### EXERCISE REQUIREMENTS:
Output every record exactly, apart from its images.

[Start of section]

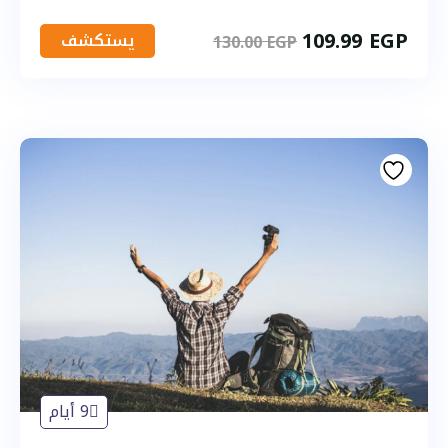
109.99
EGP
يستكشف
130.00
EGP
9 أيام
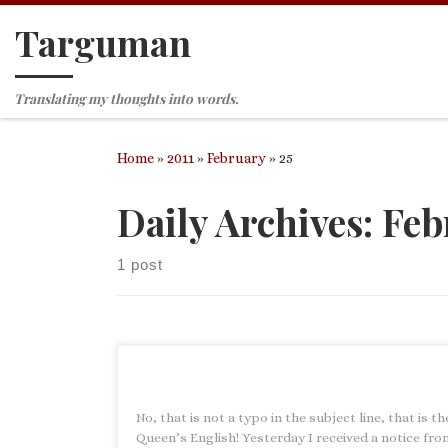
Targuman
Skip to content
Translating my thoughts into words.
Home
»
2011
»
February
»
25
Daily Archives:
Feb
1 post
No, that is not a typo in the subject line, that is th
Queen’s English! Yesterday I received a notice fro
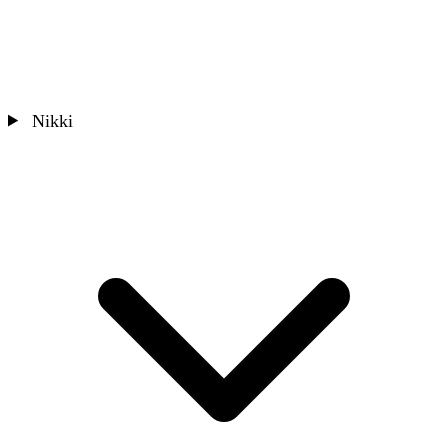
Nikki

[End of section]

### SOLUTION FOR THIS TASK:
109.99
EGP
يستكشف
130.00
EGP
9 أيام
Targuman
Skip to content
Translating my thoughts into words.
Home
»
2011
»
February
»
25
Daily Archives:
Feb
1 post
No, that is not a typo in the subject line, that is th
Queen’s English! Yesterday I received a notice fro
Nikki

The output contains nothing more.